- Education: University of California, Berkeley
- Occupations: Academic, think tanker
- Known for: Director of the Center for Middle East Public Policy at the RAND Corporation

= Dalia Dassa Kaye =

American political scientist

Dalia Dassa Kaye is an American academic. She was the Director of the Center for Middle East Public Policy at the RAND Corporation in Santa Monica, California.

==Early life==
Dalia Dassa Kaye received a PhD in political science from the University of California, Berkeley.

==Career==
Kaye was an assistant professor of Political Science and International Affairs at the George Washington University from 1998 to 2003. She was a visiting professor at the University of Amsterdam and was a visiting scholar at the Netherlands Institute of International Relations. She was an International Affairs Fellow at the Dutch Foreign Ministry on behalf of the Council on Foreign Relations. She was also a Foreign Policy Studies Fellow at the Brookings Institution. She was a visiting professor at the Ronald W. Burkle Center for International Relations and the International Institute at the University of California, Los Angeles (UCLA).

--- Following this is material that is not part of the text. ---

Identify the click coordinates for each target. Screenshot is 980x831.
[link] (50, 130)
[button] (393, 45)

Kaye also served as the Director of the Center for Middle East Public Policy at the RAND Corporation.

She has published two books, monographs, and articles in Foreign Affairs. Her first book, Beyond the Handshake: Multilateral Cooperation in the Arab-Israeli Peace Process, talked about the way the Madrid Conference of 1991 was instrumental for the Israeli–Palestinian peace process.

===Views on Iran===
In 2011, she suggested it would be a bad idea to bomb Iran in retaliation for their attempted assassination of the Saudi ambassador to the United States on U.S. soil in Washington, D.C. In 2012, she opined it would be an equally bad idea for Israel to bomb Iran's nuclear facilities. In 2014, she renewed her support for a nuclear deal with Iran. Later that year, she professed, "the Israelis probably have less to worry about regarding a nuclear deal with Iran than they might think." A year later, in 2015, she wrote a piece about the possibility of failure of such a deal urging caution.

==Bibliography==
- Beyond the Handshake: Multilateral Cooperation in the Arab-Israeli Peace Process (New York City: Columbia University Press, 2001).
- Talking to the Enemy: Track Two Diplomacy in the Middle East and South Asia (Santa Monica, California: RAND Corporation, 2007).